Du sahst aus wie ich und du sahst mich an
Das ist die Geschichte, wie ich mir selbst entkam
So lautet der Refrain des Songs „Wie ich mir selbst entkam“ von Tocotronic. Er ist so wunderbar offen getextet, dass ich ihn als Referenz auf meinen Umgang mit KI anhöre. Das ist nicht nur inhaltlich stimmig, es passt auch zu der These, die ich in unserem KI-Buch in Bezug auf ästhetische Intelligenz formuliert habe (Screenshot des Kapitels): „Es gibt nur cool und uncool und wie man sich fühlt„.
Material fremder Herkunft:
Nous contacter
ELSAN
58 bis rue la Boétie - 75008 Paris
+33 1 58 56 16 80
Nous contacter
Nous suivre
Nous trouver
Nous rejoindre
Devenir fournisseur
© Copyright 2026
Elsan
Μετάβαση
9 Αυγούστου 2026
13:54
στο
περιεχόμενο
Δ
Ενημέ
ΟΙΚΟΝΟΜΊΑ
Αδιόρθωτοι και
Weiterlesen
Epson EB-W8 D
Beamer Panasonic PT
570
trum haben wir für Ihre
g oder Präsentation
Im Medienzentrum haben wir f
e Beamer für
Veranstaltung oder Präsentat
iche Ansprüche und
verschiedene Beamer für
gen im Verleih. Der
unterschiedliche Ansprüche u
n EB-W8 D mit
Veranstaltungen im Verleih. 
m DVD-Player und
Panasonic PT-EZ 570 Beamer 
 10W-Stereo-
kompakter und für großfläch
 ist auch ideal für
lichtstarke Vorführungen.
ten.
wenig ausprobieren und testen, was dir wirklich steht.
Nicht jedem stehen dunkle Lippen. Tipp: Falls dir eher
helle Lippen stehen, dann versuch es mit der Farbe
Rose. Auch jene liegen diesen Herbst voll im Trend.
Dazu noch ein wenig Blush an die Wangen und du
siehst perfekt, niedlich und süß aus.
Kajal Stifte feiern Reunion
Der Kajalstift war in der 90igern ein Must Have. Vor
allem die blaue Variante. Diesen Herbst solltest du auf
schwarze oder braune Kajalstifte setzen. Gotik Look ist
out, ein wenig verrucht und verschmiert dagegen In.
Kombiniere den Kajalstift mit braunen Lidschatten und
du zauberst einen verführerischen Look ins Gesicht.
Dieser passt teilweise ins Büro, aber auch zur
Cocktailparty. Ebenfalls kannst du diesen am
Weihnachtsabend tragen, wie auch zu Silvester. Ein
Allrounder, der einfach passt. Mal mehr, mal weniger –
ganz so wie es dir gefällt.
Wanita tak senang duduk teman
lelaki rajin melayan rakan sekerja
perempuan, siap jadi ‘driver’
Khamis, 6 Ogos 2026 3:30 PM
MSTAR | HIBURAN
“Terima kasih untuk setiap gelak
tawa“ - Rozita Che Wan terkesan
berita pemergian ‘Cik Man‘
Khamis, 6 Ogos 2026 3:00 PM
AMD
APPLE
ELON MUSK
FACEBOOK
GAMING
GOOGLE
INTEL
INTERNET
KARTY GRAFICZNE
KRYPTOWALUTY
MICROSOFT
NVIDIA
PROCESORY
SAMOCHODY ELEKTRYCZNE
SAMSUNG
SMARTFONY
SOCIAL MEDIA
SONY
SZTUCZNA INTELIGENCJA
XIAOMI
„Ich will in den Worten Weisheit erkennen, deshalb erkenne ich sie dort auch. Denn allein die Feststellung »Es gibt nur cool und uncool und wie man sich fühlt«, würde noch keinen Beitrag über den Aspekt der ästhetischen Intelligenz rechtfertigen. Durch die Referenz auf den Song Ich mag dich einfach nicht mehr so aus dem Jahr 1995 wird aus einer scheinbaren Behauptung aber eine Erkenntnis.“
Und genau das gleiche gilt für den Song „Wie ich mir selbst entkam“, der eine musikalische Metapher auf das Verhältnis ist, das ich als kreativer Mensch zu den Möglichkeiten und Unmöglichkeiten der Maschinen habe. Die Gefühle, die ich beim Blick in den schmeichelnden Spiegel habe, habe ich hier schon notiert – in dem Tocotronic-Song werden sie aber erstaunlich gut auf den Punkt gebracht.
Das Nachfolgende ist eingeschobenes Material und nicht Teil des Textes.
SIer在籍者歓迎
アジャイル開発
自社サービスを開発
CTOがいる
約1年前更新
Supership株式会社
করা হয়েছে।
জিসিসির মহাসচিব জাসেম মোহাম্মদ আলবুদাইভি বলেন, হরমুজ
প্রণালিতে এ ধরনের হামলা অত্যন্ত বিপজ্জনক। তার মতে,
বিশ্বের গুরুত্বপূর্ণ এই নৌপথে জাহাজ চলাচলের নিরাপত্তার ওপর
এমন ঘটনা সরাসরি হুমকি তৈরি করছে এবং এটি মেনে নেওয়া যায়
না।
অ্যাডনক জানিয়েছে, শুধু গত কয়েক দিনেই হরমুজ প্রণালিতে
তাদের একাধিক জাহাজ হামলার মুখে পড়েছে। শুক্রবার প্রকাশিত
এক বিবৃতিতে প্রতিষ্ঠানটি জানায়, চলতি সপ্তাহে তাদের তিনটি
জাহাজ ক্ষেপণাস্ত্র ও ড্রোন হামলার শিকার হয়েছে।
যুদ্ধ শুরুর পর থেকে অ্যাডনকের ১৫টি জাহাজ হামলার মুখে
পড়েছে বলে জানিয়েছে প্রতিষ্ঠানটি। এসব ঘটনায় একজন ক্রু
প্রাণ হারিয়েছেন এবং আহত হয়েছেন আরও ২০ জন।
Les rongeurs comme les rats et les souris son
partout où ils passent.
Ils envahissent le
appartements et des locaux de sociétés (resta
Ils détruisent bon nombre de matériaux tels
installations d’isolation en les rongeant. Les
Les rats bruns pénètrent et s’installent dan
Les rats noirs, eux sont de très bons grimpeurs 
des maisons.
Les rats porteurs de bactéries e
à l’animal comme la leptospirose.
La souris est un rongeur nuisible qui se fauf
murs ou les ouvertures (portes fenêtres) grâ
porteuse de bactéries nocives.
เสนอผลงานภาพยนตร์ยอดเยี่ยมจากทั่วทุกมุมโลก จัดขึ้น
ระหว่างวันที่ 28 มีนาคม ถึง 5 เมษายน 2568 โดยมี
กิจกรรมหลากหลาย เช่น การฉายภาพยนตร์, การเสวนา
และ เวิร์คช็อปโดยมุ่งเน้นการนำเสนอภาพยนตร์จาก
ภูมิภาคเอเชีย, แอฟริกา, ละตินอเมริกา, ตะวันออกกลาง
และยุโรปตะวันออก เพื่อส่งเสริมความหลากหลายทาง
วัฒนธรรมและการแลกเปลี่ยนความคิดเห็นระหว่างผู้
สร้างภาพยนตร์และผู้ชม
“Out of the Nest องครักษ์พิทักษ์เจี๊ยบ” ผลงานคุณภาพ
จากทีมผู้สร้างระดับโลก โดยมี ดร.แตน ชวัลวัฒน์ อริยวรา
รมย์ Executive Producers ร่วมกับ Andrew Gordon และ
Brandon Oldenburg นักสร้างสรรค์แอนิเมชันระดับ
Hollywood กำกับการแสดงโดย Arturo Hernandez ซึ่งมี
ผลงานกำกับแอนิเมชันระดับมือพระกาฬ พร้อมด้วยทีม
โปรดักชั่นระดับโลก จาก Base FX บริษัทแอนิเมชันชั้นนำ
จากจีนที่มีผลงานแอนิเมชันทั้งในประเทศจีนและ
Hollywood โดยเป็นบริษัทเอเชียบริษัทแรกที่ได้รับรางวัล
Deshalb hier mein Liedtext-Analyse (im Rahmen der Next-Level-Teaching.Konferenz habe ich diese Analyse schonmal auf einer Bühne formuliert, siehe Bilder oben)
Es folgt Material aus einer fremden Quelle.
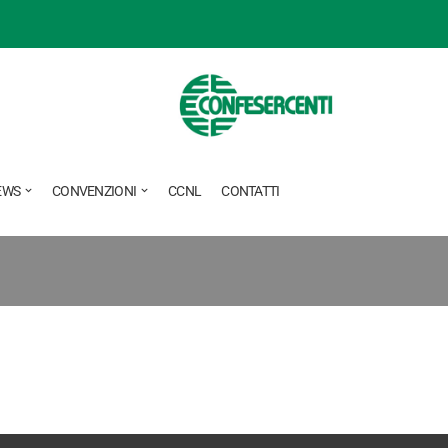
EWS
CONVENZIONI
CCNL
CONTATTI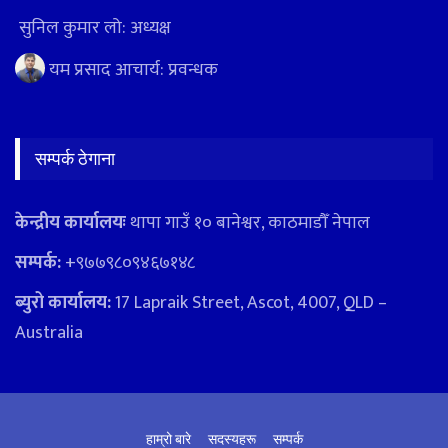
सुनिल कुमार लो: अध्यक्ष
यम प्रसाद आचार्य: प्रवन्धक
सम्पर्क ठेगाना
केन्द्रीय कार्यालयः
थापा गाउँ १० बानेश्वर, काठमाडौँ नेपाल
सम्पर्क:
+९७७९८०९४६७१४८
ब्युरो कार्यालय:
17 Lapraik Street, Ascot, 4007, QLD –
Australia
हाम्रो बारे
सदस्यहरू
सम्पर्क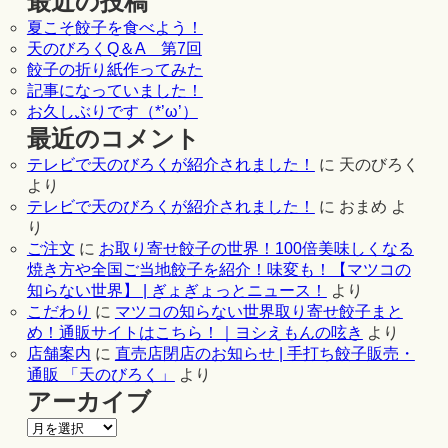
最近の投稿
夏こそ餃子を食べよう！
天のびろくQ＆A 第7回
餃子の折り紙作ってみた
記事になっていました！
お久しぶりです（*’ω’）
最近のコメント
テレビで天のびろくが紹介されました！
に
天のびろく
より
テレビで天のびろくが紹介されました！
に
おまめ
よ
り
ご注文
に
お取り寄せ餃子の世界！100倍美味しくなる
焼き方や全国ご当地餃子を紹介！味変も！【マツコの
知らない世界】 | ぎょぎょっとニュース！
より
こだわり
に
マツコの知らない世界取り寄せ餃子まと
め！通販サイトはこちら！｜ヨシえもんの呟き
より
店舗案内
に
直売店閉店のお知らせ | 手打ち餃子販売・
通販 「天のびろく」
より
アーカイブ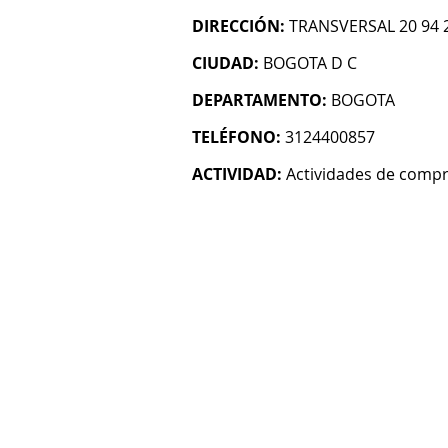
DIRECCIÓN:
TRANSVERSAL 20 94 2
CIUDAD:
BOGOTA D C
DEPARTAMENTO:
BOGOTA
TELÉFONO:
3124400857
ACTIVIDAD:
Actividades de compr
Tocotronic: Wie ich mir selbst entkam
Sich selbst zu entkommen, kann als mindestens doppeldeutig gelesen werden: Es kann den Verlust der eigenen Person beschreiben oder das Übersteigen der eigenen Begrenzungen und des eigenen Egos. Der Text, der von der Ortsbeschreibung „Asyl für Tagediebe“ gerahmt wird, beschreibt eine Reise mit Höhepunkt in der Mitte und Rückkehr zum Ort, der am Anfang so beschrieben wird…
Zwei Straßenecken weiter fand ich einen Ort
„Asyl für Tagediebe“ nannte man diesen Ort
Die Liebe dieser Erde und die Veränderung
Trafen sich in seinem Zentrum
… die Ortsbeschreibung lese ich als Treffpunkt von Kunst, Kultur und Kreativität. Dieser Ort wird in Zeiten von maschineller Kreativität nicht mehr gebraucht. Menschen, die Umwege in Kauf nehmen, treffen sich hier. Das Asyl für Tagediebe wird als Zentrum der Liebe, aber auch der Veränderung beschrieben. Genau um diese Veränderung geht es im Folgenden. Im Refrain heißt es
Du sahst aus wie ich und du sahst mich an
Das ist die Geschichte, wie ich mir selbst entkam
Die Metapher der Erkennens eines Gegenübers wird im Folgenden wiederholt genutzt. Es geht um eine anderen Person, die aber auch das erzählende Ich selbst sein könnte (siehe dazu: Das bin ja ich).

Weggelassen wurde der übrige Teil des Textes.